Bounding box prediction data
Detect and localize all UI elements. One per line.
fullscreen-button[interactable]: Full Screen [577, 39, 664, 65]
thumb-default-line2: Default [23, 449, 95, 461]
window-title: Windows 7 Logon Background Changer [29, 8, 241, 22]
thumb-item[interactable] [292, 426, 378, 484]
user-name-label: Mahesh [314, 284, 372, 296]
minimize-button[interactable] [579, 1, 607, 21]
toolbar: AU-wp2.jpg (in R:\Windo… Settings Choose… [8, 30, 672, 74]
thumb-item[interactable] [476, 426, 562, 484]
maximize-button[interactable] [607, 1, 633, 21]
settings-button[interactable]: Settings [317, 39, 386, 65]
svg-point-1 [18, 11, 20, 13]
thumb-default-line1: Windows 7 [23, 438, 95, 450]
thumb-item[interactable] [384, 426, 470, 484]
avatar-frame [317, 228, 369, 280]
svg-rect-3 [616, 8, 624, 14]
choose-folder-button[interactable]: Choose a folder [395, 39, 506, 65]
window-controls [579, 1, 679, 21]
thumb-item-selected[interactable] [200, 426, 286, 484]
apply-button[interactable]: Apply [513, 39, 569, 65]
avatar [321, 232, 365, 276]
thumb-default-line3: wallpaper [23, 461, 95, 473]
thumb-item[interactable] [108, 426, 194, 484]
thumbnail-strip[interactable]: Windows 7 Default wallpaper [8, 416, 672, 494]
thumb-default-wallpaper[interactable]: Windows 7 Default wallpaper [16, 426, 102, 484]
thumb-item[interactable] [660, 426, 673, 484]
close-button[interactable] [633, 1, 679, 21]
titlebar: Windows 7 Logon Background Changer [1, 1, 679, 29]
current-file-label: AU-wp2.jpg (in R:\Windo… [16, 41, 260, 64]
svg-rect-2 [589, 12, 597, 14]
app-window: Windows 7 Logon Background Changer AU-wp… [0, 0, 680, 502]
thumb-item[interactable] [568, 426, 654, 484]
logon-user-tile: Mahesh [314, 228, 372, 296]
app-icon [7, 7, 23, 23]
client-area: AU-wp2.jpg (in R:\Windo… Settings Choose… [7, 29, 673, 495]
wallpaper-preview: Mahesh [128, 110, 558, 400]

▶ **BRIEF**:
Give back each line above exactly as written.

▶ **PROBLEM SOLUTION**:
Detect and localize all UI elements. One per line.
fullscreen-button[interactable]: Full Screen [577, 39, 664, 65]
thumb-default-line2: Default [23, 449, 95, 461]
window-title: Windows 7 Logon Background Changer [29, 8, 241, 22]
thumb-item[interactable] [292, 426, 378, 484]
user-name-label: Mahesh [314, 284, 372, 296]
minimize-button[interactable] [579, 1, 607, 21]
toolbar: AU-wp2.jpg (in R:\Windo… Settings Choose… [8, 30, 672, 74]
thumb-item[interactable] [476, 426, 562, 484]
maximize-button[interactable] [607, 1, 633, 21]
settings-button[interactable]: Settings [317, 39, 386, 65]
svg-point-1 [18, 11, 20, 13]
thumb-default-line1: Windows 7 [23, 438, 95, 450]
thumb-item[interactable] [384, 426, 470, 484]
avatar-frame [317, 228, 369, 280]
svg-rect-3 [616, 8, 624, 14]
choose-folder-button[interactable]: Choose a folder [395, 39, 506, 65]
window-controls [579, 1, 679, 21]
thumb-item-selected[interactable] [200, 426, 286, 484]
apply-button[interactable]: Apply [513, 39, 569, 65]
avatar [321, 232, 365, 276]
thumb-default-line3: wallpaper [23, 461, 95, 473]
thumb-item[interactable] [108, 426, 194, 484]
thumbnail-strip[interactable]: Windows 7 Default wallpaper [8, 416, 672, 494]
thumb-default-wallpaper[interactable]: Windows 7 Default wallpaper [16, 426, 102, 484]
thumb-item[interactable] [660, 426, 673, 484]
close-button[interactable] [633, 1, 679, 21]
titlebar: Windows 7 Logon Background Changer [1, 1, 679, 29]
current-file-label: AU-wp2.jpg (in R:\Windo… [16, 41, 260, 64]
svg-rect-2 [589, 12, 597, 14]
app-window: Windows 7 Logon Background Changer AU-wp… [0, 0, 680, 502]
thumb-item[interactable] [568, 426, 654, 484]
logon-user-tile: Mahesh [314, 228, 372, 296]
app-icon [7, 7, 23, 23]
client-area: AU-wp2.jpg (in R:\Windo… Settings Choose… [7, 29, 673, 495]
wallpaper-preview: Mahesh [128, 110, 558, 400]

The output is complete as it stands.